Would you please return the lines of the material that contain the word "label"?

== Segment start ==

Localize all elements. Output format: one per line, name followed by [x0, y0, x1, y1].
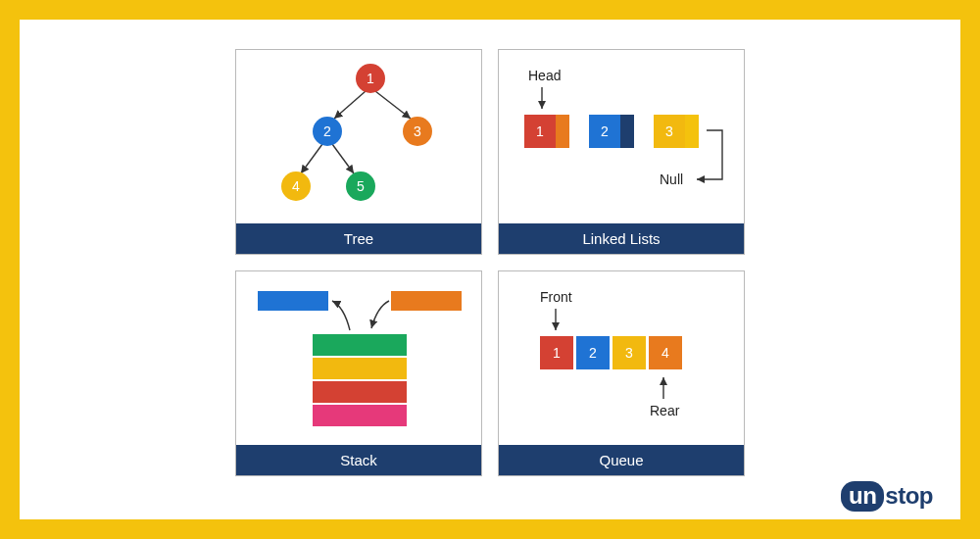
tree-body: 1 2 3 4 5: [236, 50, 481, 223]
tree-node-5: 5: [346, 172, 375, 201]
node-label: 3: [414, 123, 421, 139]
svg-line-2: [301, 144, 322, 173]
queue-cell-1: 1: [540, 336, 573, 369]
diagram-grid: 1 2 3 4 5 Tree Head: [235, 20, 745, 476]
queue-cell-4: 4: [649, 336, 682, 369]
stack-item-4: [313, 405, 407, 426]
panel-queue: Front 1 2 3 4 Rear Queue: [498, 270, 745, 476]
ll-value: 1: [536, 123, 544, 139]
panel-title-queue: Queue: [499, 445, 744, 475]
ll-pointer: [620, 115, 634, 148]
unstop-logo: unstop: [841, 482, 933, 510]
ll-pointer: [556, 115, 569, 148]
queue-cell-2: 2: [576, 336, 610, 369]
panel-stack: Stack: [235, 270, 482, 476]
node-label: 1: [367, 71, 374, 86]
svg-line-1: [375, 91, 411, 119]
logo-prefix: un: [841, 481, 884, 512]
rear-label: Rear: [650, 403, 679, 418]
linked-list-body: Head 1 2: [499, 50, 744, 223]
stack-item-2: [313, 358, 407, 379]
queue-body: Front 1 2 3 4 Rear: [499, 271, 744, 445]
panel-linked-list: Head 1 2: [498, 49, 745, 255]
ll-value: 3: [665, 123, 673, 139]
stack-item-1: [313, 334, 407, 356]
logo-suffix: stop: [885, 482, 933, 509]
svg-line-3: [332, 144, 354, 173]
q-value: 2: [589, 345, 597, 361]
panel-title-tree: Tree: [236, 223, 481, 254]
tree-node-1: 1: [356, 64, 385, 93]
panel-title-linked-list: Linked Lists: [499, 223, 744, 254]
queue-cell-3: 3: [612, 336, 646, 369]
ll-data: 3: [654, 115, 685, 148]
node-label: 2: [323, 123, 331, 139]
svg-line-0: [334, 91, 366, 119]
tree-node-2: 2: [313, 117, 342, 146]
ll-data: 2: [589, 115, 620, 148]
ll-data: 1: [524, 115, 556, 148]
q-value: 3: [625, 345, 633, 361]
canvas: 1 2 3 4 5 Tree Head: [20, 20, 960, 519]
ll-node-3: 3: [654, 115, 699, 148]
stack-body: [236, 271, 481, 445]
tree-node-3: 3: [403, 117, 432, 146]
panel-tree: 1 2 3 4 5 Tree: [235, 49, 482, 255]
ll-node-1: 1: [524, 115, 569, 148]
null-label: Null: [660, 172, 683, 187]
ll-node-2: 2: [589, 115, 634, 148]
node-label: 5: [357, 178, 365, 194]
ll-pointer: [685, 115, 699, 148]
ll-value: 2: [601, 123, 609, 139]
q-value: 1: [553, 345, 561, 361]
panel-title-stack: Stack: [236, 445, 481, 475]
tree-node-4: 4: [281, 172, 311, 201]
node-label: 4: [292, 178, 300, 194]
q-value: 4: [662, 345, 669, 361]
stack-item-3: [313, 381, 407, 403]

== Segment end ==

*Solution to the exercise*:
node-label: 3: [414, 123, 421, 139]
node-label: 1: [367, 71, 374, 86]
rear-label: Rear: [650, 403, 679, 418]
node-label: 2: [323, 123, 331, 139]
null-label: Null: [660, 172, 683, 187]
node-label: 5: [357, 178, 365, 194]
node-label: 4: [292, 178, 300, 194]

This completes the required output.